The thing about these slights is that they, too, are not really about the President. After all, he hasn’t been a gamarala for a good four decades. Instead, they’re a rebuke against the kind of people he represents. It’s a convenient shorthand for saying, deliberately or not, that some people just shouldn’t be involved in the Important Things: the business of government, running the economy, Democracy. They should just stick to what they know in their villages. After all, no one really tells the Prime Minister – nor for that matter the finance ministers holding up that fuel pricing formula for the benefit of the uneducated with comical glee – to go back to Colombo 7.

We don’t talk about class enough in Sri Lanka. Not just about how the circumstances and wealth we’re born into determine the rest of our lives, but about how the markers of class haunt our lives forever.
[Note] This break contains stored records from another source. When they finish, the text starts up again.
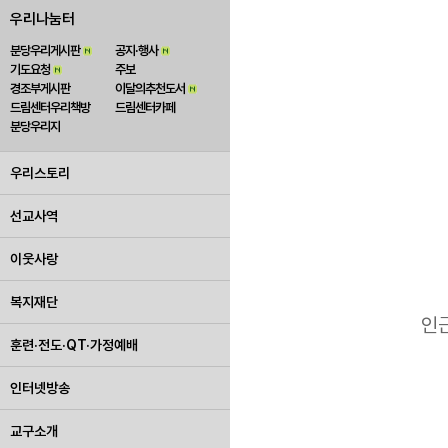
우리나눔터
분당우리게시판
공지·행사
기도요청
주보
경조부게시판
이달의추천도서
드림센터우리책방
드림센터카페
분당우리지
우리스토리
선교사역
이웃사랑
복지재단
인
훈련·전도·QT·가정예배
인터넷방송
교구소개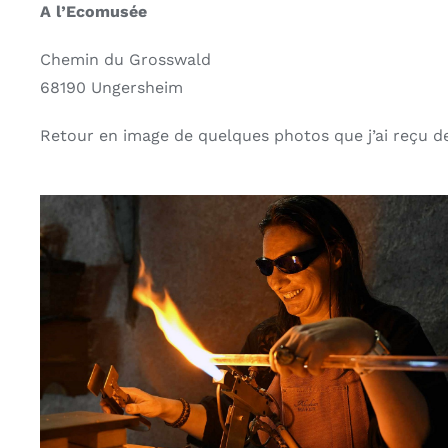
A l’Ecomusée
Chemin du Grosswald
68190 Ungersheim
Retour en image de quelques photos que j’ai reçu d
Being branded a godaya is not just a slur. It’s a stamp of who you are and what you can amount to in a devastatingly permanent sense. Being reminded of that reality by those who’ll never really experience it – could anything be more casually cruel?

In the end, it’s the words that add weight. Because how quickly and efficiently they demarcate who can do what, all the way from the Broadcasting Club to Temple Trees. This isn’t about the President, but he only had to pick up the phone that Friday evening for all his kind to become branded once again.

We talk about democracy a lot these days. But maybe our claims of democracy shouldn’t move on simple markers of identity. Those words which assume things of people based on who they are or seem to be and then prescribe entire realities onto them shouldn’t play a role in mobilising for democracy. This is how politics has always worked here, certainly, but bringing up these crude distinctions of identity have always served one set of people more than others: it has been neither the samanalun or the godayas, but the ones laughing their heads off at the front. And yes, this all sounds vapidly nice in the abstract, and harder to put into practice, but not excluding entire swathes of people from your idea of democracy right from the start is perhaps not too much to ask.

We are, once again, wondering how to pick up the pieces of our broken, twisted country, when strangers seem stranger than before. Perhaps our words can be a start.